Тихонько, боясь потревожить его, она протянула руку и отвела со лба влажную от пота прядь. И тут же ее рука попала в железную хватку: он смотрел сквозь нее невидящими глазами и сильно сжимал ее кисть. Затем, отпустив, проговорил в бреду что-то невнятное, отбросил одеяло, дернулся вставать и, обессилев, упал обратно. Она замерла и смотрела на него, не дыша и не двигаясь, чтоб не вызвать снова порывов, которые могли навредить ему.

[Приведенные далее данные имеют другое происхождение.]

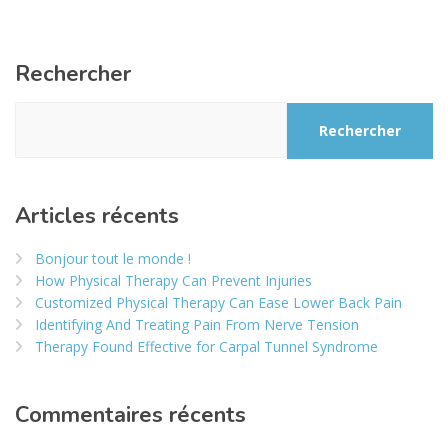
Rechercher
Rechercher
Articles récents
Bonjour tout le monde !
How Physical Therapy Can Prevent Injuries
Customized Physical Therapy Can Ease Lower Back Pain
Identifying And Treating Pain From Nerve Tension
Therapy Found Effective for Carpal Tunnel Syndrome
Commentaires récents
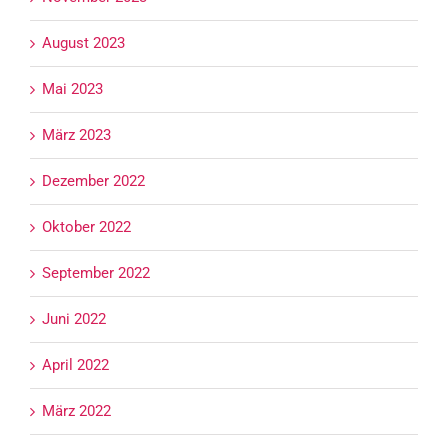
August 2023
Mai 2023
März 2023
Dezember 2022
Oktober 2022
September 2022
Juni 2022
April 2022
März 2022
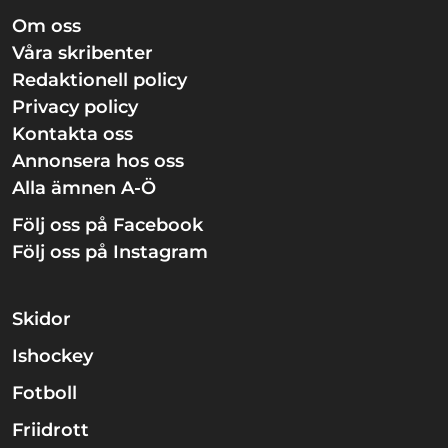
Om oss
Våra skribenter
Redaktionell policy
Privacy policy
Kontakta oss
Annonsera hos oss
Alla ämnen A-Ö
Följ oss på Facebook
Följ oss på Instagram
Skidor
Ishockey
Fotboll
Friidrott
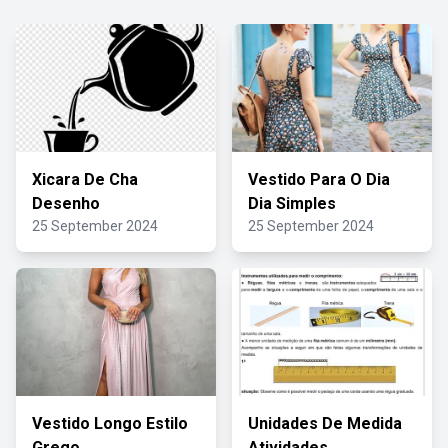
Xicara De Cha
Vestido Para O Dia
Desenho
Dia Simples
25 September 2024
25 September 2024
Vestido Longo Estilo
Unidades De Medida
Grego
Atividades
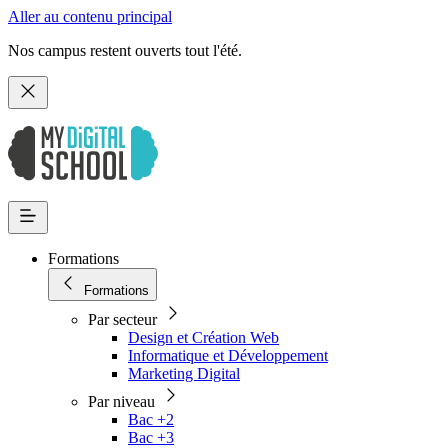
Aller au contenu principal
Nos campus restent ouverts tout l'été.
Formations
Formations
Par secteur
Design et Création Web
Informatique et Développement
Marketing Digital
Par niveau
Bac +2
Bac +3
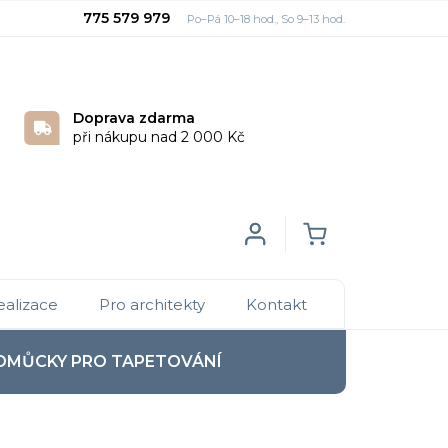
775 579 979
Doprava zdarma
při nákupu nad 2 000 Kč
Login
NÁKUPNÍ
ealizace
Pro architekty
Kontakt
KOŠÍK
OMŮCKY PRO TAPETOVÁNÍ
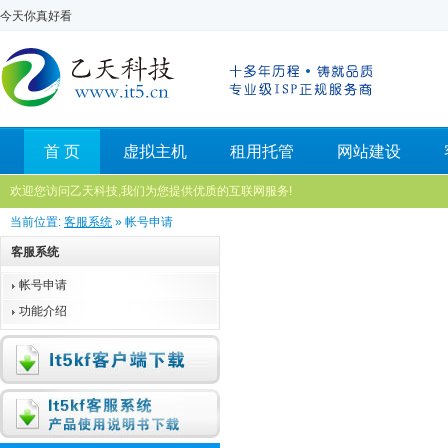
今天你真好看
首 页
虚拟主机
租用托管
网站建设
欢迎您访问乙天科技,我们为您提供优质的互联网服务!
当前位置:
客服系统
» 帐号申请
客服系统
帐号申请
功能介绍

…Тело Ареса, бога войны… В ее голове вдруг пронеслись безумные, сладострастные картины, кровь бросилась ей в лицо. Баронесса вскочила и распахнула настежь окно, остужая разгоревшееся воображение. Ей казалось, войди кто, ему сразу станет очевидно ее постыдное состояние, которому сама она не знала названия.
В глубоком замешательстве и смятении всех чувств прошла для нее эта ночь. К утру жар, слава Богу, спал; заглянувший к больному доктор влил ему в рот опийной настойки и сказал, что теперь пациент проспит сутки, не меньше, и что опасность миновала. Узнав, что самое страшное позади, Анна Павловна наконец заплакала.
— Что ж, Трофим, я поеду к себе, ты уж береги барина, скоро он выздоровеет и все станет как раньше…
— Как раньше никак невозможно, барыня… разжалуют нас теперя, как пить дать разжалуют. Да и сошлют, куда макар телят не гонял, прощения просим…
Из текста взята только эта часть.